[Source records]
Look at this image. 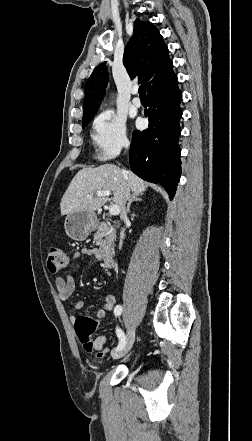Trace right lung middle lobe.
Segmentation results:
<instances>
[{"mask_svg": "<svg viewBox=\"0 0 252 441\" xmlns=\"http://www.w3.org/2000/svg\"><path fill=\"white\" fill-rule=\"evenodd\" d=\"M90 121H91V120L86 121V122H83V123H82V127L84 128L85 126H87V124H88Z\"/></svg>", "mask_w": 252, "mask_h": 441, "instance_id": "right-lung-middle-lobe-1", "label": "right lung middle lobe"}]
</instances>
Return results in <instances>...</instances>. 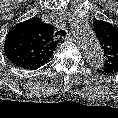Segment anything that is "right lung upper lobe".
I'll return each instance as SVG.
<instances>
[{
    "instance_id": "1",
    "label": "right lung upper lobe",
    "mask_w": 118,
    "mask_h": 118,
    "mask_svg": "<svg viewBox=\"0 0 118 118\" xmlns=\"http://www.w3.org/2000/svg\"><path fill=\"white\" fill-rule=\"evenodd\" d=\"M54 28L33 17L14 26L6 36L4 51L14 65L37 69L52 56L58 43L53 38Z\"/></svg>"
}]
</instances>
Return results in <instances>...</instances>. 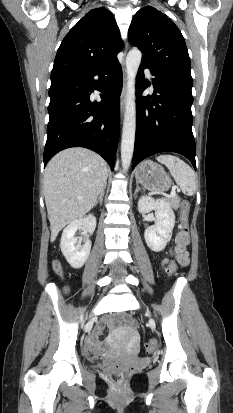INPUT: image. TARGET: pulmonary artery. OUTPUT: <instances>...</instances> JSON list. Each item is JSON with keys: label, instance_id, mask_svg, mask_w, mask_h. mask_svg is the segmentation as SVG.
Instances as JSON below:
<instances>
[{"label": "pulmonary artery", "instance_id": "e3ab8cb5", "mask_svg": "<svg viewBox=\"0 0 233 413\" xmlns=\"http://www.w3.org/2000/svg\"><path fill=\"white\" fill-rule=\"evenodd\" d=\"M146 74H147V77L149 78V80L152 82L153 77H152L151 73L149 71H147Z\"/></svg>", "mask_w": 233, "mask_h": 413}]
</instances>
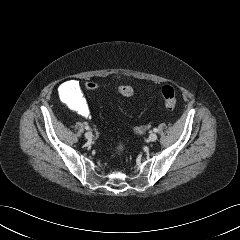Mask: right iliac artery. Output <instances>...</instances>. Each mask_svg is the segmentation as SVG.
Masks as SVG:
<instances>
[{"label": "right iliac artery", "instance_id": "obj_1", "mask_svg": "<svg viewBox=\"0 0 240 240\" xmlns=\"http://www.w3.org/2000/svg\"><path fill=\"white\" fill-rule=\"evenodd\" d=\"M85 129H86V130H89V129H90V127H89L88 125H86V126H85Z\"/></svg>", "mask_w": 240, "mask_h": 240}]
</instances>
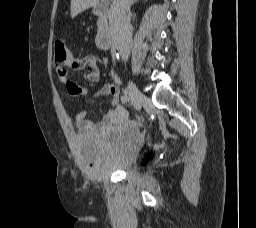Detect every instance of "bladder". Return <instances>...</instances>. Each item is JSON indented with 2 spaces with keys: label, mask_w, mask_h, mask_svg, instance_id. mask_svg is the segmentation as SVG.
<instances>
[{
  "label": "bladder",
  "mask_w": 256,
  "mask_h": 228,
  "mask_svg": "<svg viewBox=\"0 0 256 228\" xmlns=\"http://www.w3.org/2000/svg\"><path fill=\"white\" fill-rule=\"evenodd\" d=\"M144 140L138 127L127 125L101 136L82 133L75 140V149L83 162L91 163L88 167L91 175L100 179L112 172L130 171Z\"/></svg>",
  "instance_id": "1"
}]
</instances>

__Directions__
Lines starting at the one with "Detect every instance" and ending at the last line of the entries above must be restated word for word, with pictures omitted.

__Answer section__
Detect every instance of "bladder". Return <instances>...</instances>. Each item is JSON indented with 2 spaces with keys: label, mask_w, mask_h, mask_svg, instance_id. mask_svg is the segmentation as SVG.
<instances>
[{
  "label": "bladder",
  "mask_w": 256,
  "mask_h": 228,
  "mask_svg": "<svg viewBox=\"0 0 256 228\" xmlns=\"http://www.w3.org/2000/svg\"><path fill=\"white\" fill-rule=\"evenodd\" d=\"M144 140L138 127L127 125L101 136L82 133L75 140V149L83 162L91 163L88 167L91 175L100 179L112 172L130 171Z\"/></svg>",
  "instance_id": "1"
}]
</instances>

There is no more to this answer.